_Records provided_
⁂

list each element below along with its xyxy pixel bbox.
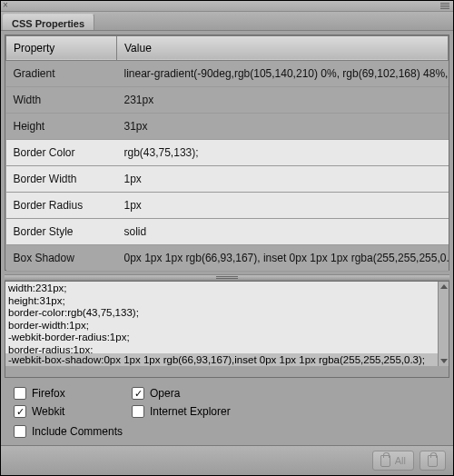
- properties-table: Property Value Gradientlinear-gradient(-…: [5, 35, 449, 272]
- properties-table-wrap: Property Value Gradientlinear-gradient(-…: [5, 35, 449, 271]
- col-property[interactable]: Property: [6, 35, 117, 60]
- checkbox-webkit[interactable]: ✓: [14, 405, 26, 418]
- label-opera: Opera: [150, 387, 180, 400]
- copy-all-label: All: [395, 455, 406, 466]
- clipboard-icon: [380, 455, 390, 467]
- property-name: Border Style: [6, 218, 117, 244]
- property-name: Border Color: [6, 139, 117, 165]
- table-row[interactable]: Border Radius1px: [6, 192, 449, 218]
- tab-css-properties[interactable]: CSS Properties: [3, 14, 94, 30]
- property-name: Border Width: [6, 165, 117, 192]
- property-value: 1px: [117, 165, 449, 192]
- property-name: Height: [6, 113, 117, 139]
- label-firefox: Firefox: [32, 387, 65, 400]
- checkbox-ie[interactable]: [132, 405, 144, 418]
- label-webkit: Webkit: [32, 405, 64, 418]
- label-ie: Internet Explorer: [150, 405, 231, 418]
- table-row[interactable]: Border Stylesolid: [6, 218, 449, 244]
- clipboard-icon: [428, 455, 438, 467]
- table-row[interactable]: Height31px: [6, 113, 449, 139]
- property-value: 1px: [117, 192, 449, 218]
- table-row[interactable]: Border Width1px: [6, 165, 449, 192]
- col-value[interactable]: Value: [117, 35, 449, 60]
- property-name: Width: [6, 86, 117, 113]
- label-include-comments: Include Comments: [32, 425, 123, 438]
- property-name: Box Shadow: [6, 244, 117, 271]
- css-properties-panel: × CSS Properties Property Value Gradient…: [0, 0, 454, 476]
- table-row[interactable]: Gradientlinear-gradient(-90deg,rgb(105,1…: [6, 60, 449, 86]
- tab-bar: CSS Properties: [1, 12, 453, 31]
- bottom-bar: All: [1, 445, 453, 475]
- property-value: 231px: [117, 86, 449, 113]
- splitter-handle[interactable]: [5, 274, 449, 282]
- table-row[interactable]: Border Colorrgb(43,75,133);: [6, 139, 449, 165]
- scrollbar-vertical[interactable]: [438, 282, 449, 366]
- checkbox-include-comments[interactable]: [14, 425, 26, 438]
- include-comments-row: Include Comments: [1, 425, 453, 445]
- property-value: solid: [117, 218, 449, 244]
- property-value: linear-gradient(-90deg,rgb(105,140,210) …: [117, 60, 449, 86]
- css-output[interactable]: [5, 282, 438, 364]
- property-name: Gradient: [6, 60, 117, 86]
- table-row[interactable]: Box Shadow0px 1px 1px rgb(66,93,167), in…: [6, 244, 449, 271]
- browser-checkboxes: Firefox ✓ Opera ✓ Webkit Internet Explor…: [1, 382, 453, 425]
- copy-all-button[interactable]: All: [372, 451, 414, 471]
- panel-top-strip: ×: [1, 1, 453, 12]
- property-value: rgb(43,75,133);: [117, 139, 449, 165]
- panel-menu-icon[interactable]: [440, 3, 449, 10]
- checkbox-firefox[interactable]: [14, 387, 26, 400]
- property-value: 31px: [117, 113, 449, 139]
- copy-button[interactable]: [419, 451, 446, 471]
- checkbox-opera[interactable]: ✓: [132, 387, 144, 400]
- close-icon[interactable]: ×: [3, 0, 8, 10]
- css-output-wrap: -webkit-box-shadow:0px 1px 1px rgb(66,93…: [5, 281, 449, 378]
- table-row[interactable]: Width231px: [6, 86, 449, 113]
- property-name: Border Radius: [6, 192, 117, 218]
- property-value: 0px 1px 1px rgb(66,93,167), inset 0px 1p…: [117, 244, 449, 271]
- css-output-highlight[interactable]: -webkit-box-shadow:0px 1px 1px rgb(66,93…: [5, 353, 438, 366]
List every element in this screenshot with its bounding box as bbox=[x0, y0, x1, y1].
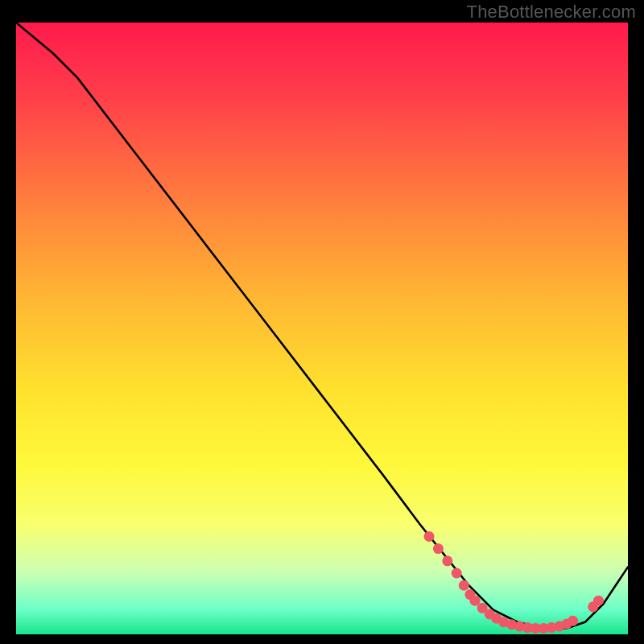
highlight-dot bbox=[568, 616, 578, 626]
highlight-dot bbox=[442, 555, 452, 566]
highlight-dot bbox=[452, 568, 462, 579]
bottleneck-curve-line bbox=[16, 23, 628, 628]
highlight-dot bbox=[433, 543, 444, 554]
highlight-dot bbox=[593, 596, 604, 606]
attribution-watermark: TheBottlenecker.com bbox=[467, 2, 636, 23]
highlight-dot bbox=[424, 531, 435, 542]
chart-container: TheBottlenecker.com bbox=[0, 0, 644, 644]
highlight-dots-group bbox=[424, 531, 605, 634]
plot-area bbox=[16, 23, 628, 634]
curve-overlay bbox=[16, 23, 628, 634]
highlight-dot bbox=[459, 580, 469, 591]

⁂

_Aim of the task_
The expected output is every record above, copied exactly, without pictures.

_Response to this exercise_
list each element below along with its xyxy pixel bbox.
- properties-table: Property Value Gradientlinear-gradient(-…: [5, 35, 449, 272]
- properties-table-wrap: Property Value Gradientlinear-gradient(-…: [5, 35, 449, 271]
- col-property[interactable]: Property: [6, 35, 117, 60]
- checkbox-webkit[interactable]: ✓: [14, 405, 26, 418]
- label-opera: Opera: [150, 387, 180, 400]
- copy-all-label: All: [395, 455, 406, 466]
- clipboard-icon: [380, 455, 390, 467]
- property-name: Border Style: [6, 218, 117, 244]
- property-name: Border Color: [6, 139, 117, 165]
- table-row[interactable]: Border Radius1px: [6, 192, 449, 218]
- tab-css-properties[interactable]: CSS Properties: [3, 14, 94, 30]
- property-name: Border Width: [6, 165, 117, 192]
- property-value: 1px: [117, 165, 449, 192]
- property-name: Height: [6, 113, 117, 139]
- label-firefox: Firefox: [32, 387, 65, 400]
- checkbox-ie[interactable]: [132, 405, 144, 418]
- label-webkit: Webkit: [32, 405, 64, 418]
- label-ie: Internet Explorer: [150, 405, 231, 418]
- table-row[interactable]: Border Stylesolid: [6, 218, 449, 244]
- clipboard-icon: [428, 455, 438, 467]
- table-row[interactable]: Height31px: [6, 113, 449, 139]
- property-value: 1px: [117, 192, 449, 218]
- table-row[interactable]: Border Width1px: [6, 165, 449, 192]
- col-value[interactable]: Value: [117, 35, 449, 60]
- property-name: Width: [6, 86, 117, 113]
- label-include-comments: Include Comments: [32, 425, 123, 438]
- property-name: Box Shadow: [6, 244, 117, 271]
- css-properties-panel: × CSS Properties Property Value Gradient…: [0, 0, 454, 476]
- table-row[interactable]: Gradientlinear-gradient(-90deg,rgb(105,1…: [6, 60, 449, 86]
- tab-bar: CSS Properties: [1, 12, 453, 31]
- bottom-bar: All: [1, 445, 453, 475]
- property-value: 231px: [117, 86, 449, 113]
- splitter-handle[interactable]: [5, 274, 449, 282]
- table-row[interactable]: Border Colorrgb(43,75,133);: [6, 139, 449, 165]
- scrollbar-vertical[interactable]: [438, 282, 449, 366]
- checkbox-include-comments[interactable]: [14, 425, 26, 438]
- include-comments-row: Include Comments: [1, 425, 453, 445]
- property-value: solid: [117, 218, 449, 244]
- property-value: linear-gradient(-90deg,rgb(105,140,210) …: [117, 60, 449, 86]
- css-output[interactable]: [5, 282, 438, 364]
- property-name: Gradient: [6, 60, 117, 86]
- table-row[interactable]: Box Shadow0px 1px 1px rgb(66,93,167), in…: [6, 244, 449, 271]
- browser-checkboxes: Firefox ✓ Opera ✓ Webkit Internet Explor…: [1, 382, 453, 425]
- copy-all-button[interactable]: All: [372, 451, 414, 471]
- panel-top-strip: ×: [1, 1, 453, 12]
- property-value: rgb(43,75,133);: [117, 139, 449, 165]
- panel-menu-icon[interactable]: [440, 3, 449, 10]
- checkbox-firefox[interactable]: [14, 387, 26, 400]
- property-value: 31px: [117, 113, 449, 139]
- copy-button[interactable]: [419, 451, 446, 471]
- checkbox-opera[interactable]: ✓: [132, 387, 144, 400]
- close-icon[interactable]: ×: [3, 0, 8, 10]
- css-output-wrap: -webkit-box-shadow:0px 1px 1px rgb(66,93…: [5, 281, 449, 378]
- table-row[interactable]: Width231px: [6, 86, 449, 113]
- property-name: Border Radius: [6, 192, 117, 218]
- property-value: 0px 1px 1px rgb(66,93,167), inset 0px 1p…: [117, 244, 449, 271]
- css-output-highlight[interactable]: -webkit-box-shadow:0px 1px 1px rgb(66,93…: [5, 353, 438, 366]
List every element in this screenshot with its bounding box as bbox=[x0, y0, x1, y1].
highlight-dot bbox=[568, 616, 578, 626]
highlight-dot bbox=[442, 555, 452, 566]
highlight-dot bbox=[452, 568, 462, 579]
bottleneck-curve-line bbox=[16, 23, 628, 628]
highlight-dot bbox=[433, 543, 444, 554]
highlight-dot bbox=[593, 596, 604, 606]
attribution-watermark: TheBottlenecker.com bbox=[467, 2, 636, 23]
highlight-dot bbox=[424, 531, 435, 542]
chart-container: TheBottlenecker.com bbox=[0, 0, 644, 644]
highlight-dots-group bbox=[424, 531, 605, 634]
plot-area bbox=[16, 23, 628, 634]
curve-overlay bbox=[16, 23, 628, 634]
highlight-dot bbox=[459, 580, 469, 591]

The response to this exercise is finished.